Personally, I didn’t want to see my grandma’s grave a year later.  It did not feel like something that should be marked on the calendar like we do birthdays or when a family from out of town comes down to visit.  I almost used the class as an excuse not to go with my parents, but since I live with them, I didn’t even bother to try.  I just didn’t understand, or appreciate the reason we were going at the time.

“We’re here!”  Dad said as he pulled up to the cemetery where Grandma was buried.

Mom, Dad, and I all got out of the car and started walking over our plot where Grandma was buried.  I knew the way, but I felt so uncomfortable that I followed behind my parents.

I think Mom noticed, because as soon as we got there, she turned, and waited for me with a smile that felt obligated.

“Here, you can do the honors.”  She handed me the bouquet of flowers to lay down on top of her grave.

“Thank you,” I replied in sort of a mumble.

It took me a split moment of hesitation, but it was the only reply I could come up with.

After I had set the flowers on Grandma’s grave, my mother said a few words.  I didn’t say anything.  I just felt awkward, and unsure what to do other than simply stand there for a while in the silence.  When it was time for the silence to come to an end Dad, put his hand on my mom’s back.  She turned to him with that same smile and agreed it was time to go.

Although the visit to Grandma’s grave seemed insignificant, and ordinary, it turned out to be the little thing that led up to a big decision, not a whole lot later.

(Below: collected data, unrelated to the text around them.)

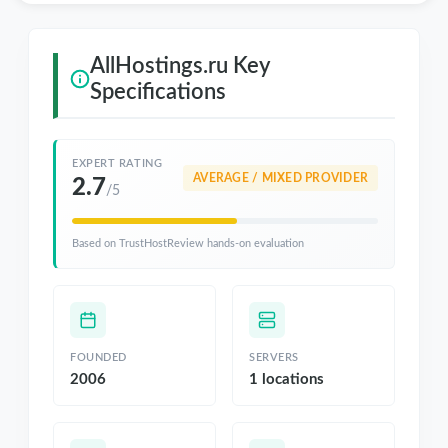
AllHostings.ru Key
Specifications
EXPERT RATING
AVERAGE / MIXED PROVIDER
2.7
/5
Based on TrustHostReview hands-on evaluation
FOUNDED
SERVERS
2006
1 locations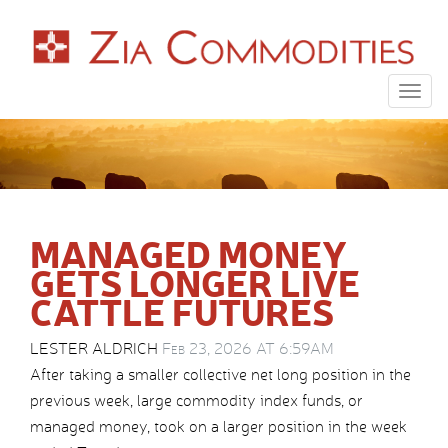
Togg
navig
MANAGED MONEY
GETS LONGER LIVE
CATTLE FUTURES
LESTER ALDRICH
Feb 23, 2026 AT 6:59AM
After taking a smaller collective net long position in the
previous week, large commodity index funds, or
managed money, took on a larger position in the week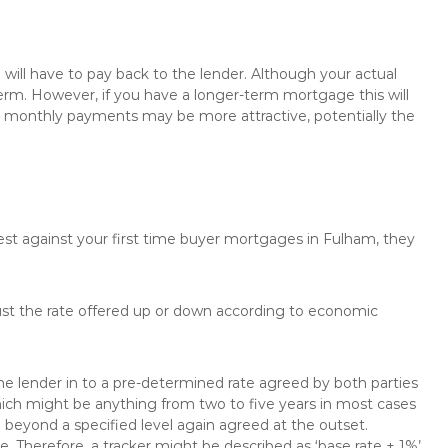
will have to pay back to the lender. Although your actual
rm. However, if you have a longer-term mortgage this will
the monthly payments may be more attractive, potentially the
rest against your first time buyer mortgages in Fulham, they
just the rate offered up or down according to economic
the lender in to a pre-determined rate agreed by both parties
 which might be anything from two to five years in most cases
se beyond a specified level again agreed at the outset.
te. Therefore, a tracker might be described as ‘base rate + 1%’,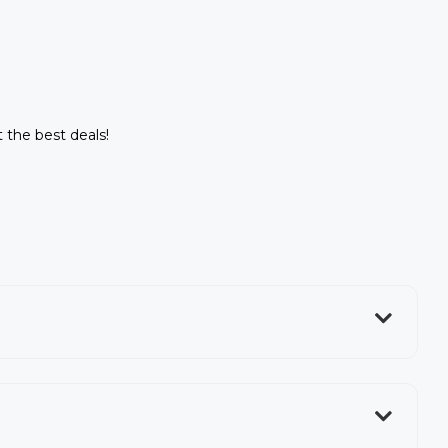
t the best deals!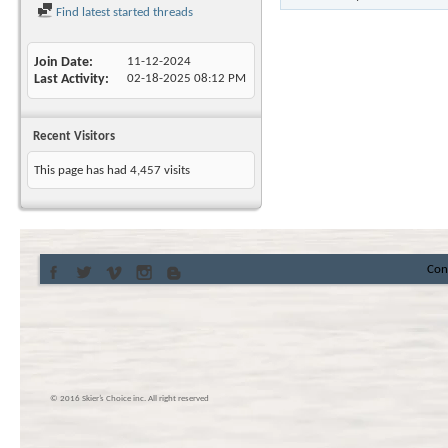
Find latest started threads
Join Date
11-12-2024
Last Activity
02-18-2025
08:12 PM
Recent Visitors
This page has had
4,457
visits
Con
© 2016 Skier’s Choice inc. All right reserved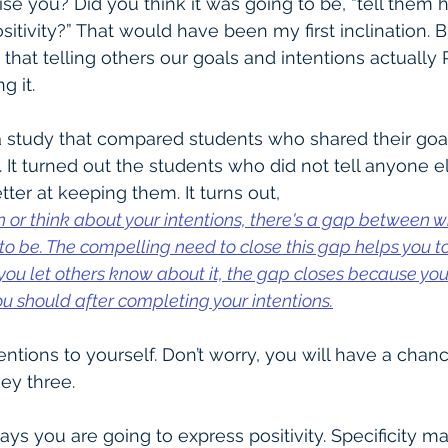
ise you? Did you think it was going to be, “tell them
sitivity?” That would have been my first inclination. Bu
 that telling others our goals and intentions actuall
g it. 
a study that compared students who shared their goal
 It turned out the students who did not tell anyone el
etter at keeping them. It turns out,
or think about your intentions, there's a gap between w
o be. The compelling need to close this gap helps you to
you let others know about it, the gap closes because you (a
u should after completing your intentions.
ntions to yourself. Don’t worry, you will have a chanc
key three.
ays you are going to express positivity. Specificity m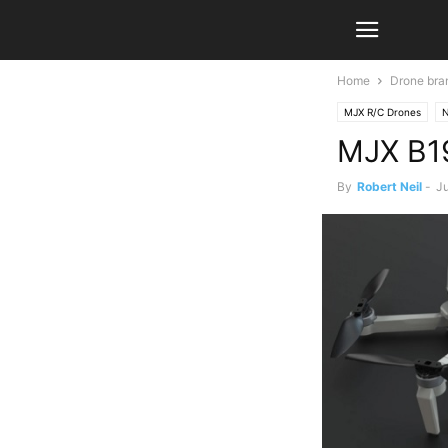
Home
Drone bra
MJX R/C Drones
MJX B19
By
Robert Neil
-
Ju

I had class so soon after the visit that I couldn’t even change out of my button shirt, and slacks into something more casual for school.  In fact, I had to speed all the way there in my car to barely make it in time for my English Professor to follow me in to start his lesson.

It was sitting in that chair while the professor was talking that I had my revelation.  I looked down and saw that my dress shoes were still on because I didn’t even have enough time anymore to change before leaving.  My schedule had been that tight since I had started, and it wasn’t letting up.  I was still living with my parents, I didn’t feel anywhere closer to anything but debt, and more importantly I wasn’t happy.

Visiting Grandma earlier that day reminded me of her philosophy and I remembered the story of Grandma telling Mom when she was a teenager and wanted to write music:

“If that’s what you want to do, then don’t waste your time doing anything else, because you’ll realize one day you only have time for so many songs.”

My mom didn’t follow the advice, but my Grandma and Grandpa did their entire lives, and couldn’t have been happier.  I realized I was tired of working to prove my knowledge to someone else, and started working on an online business that would make me happy.  I already knew a lot of what I needed to know, but college essentially told me you shouldn’t dare try.

That day I seriously considered taking the idea of what Grandma lived behind, apply it to my life by dropping out of college, and putting my time into starting an online business.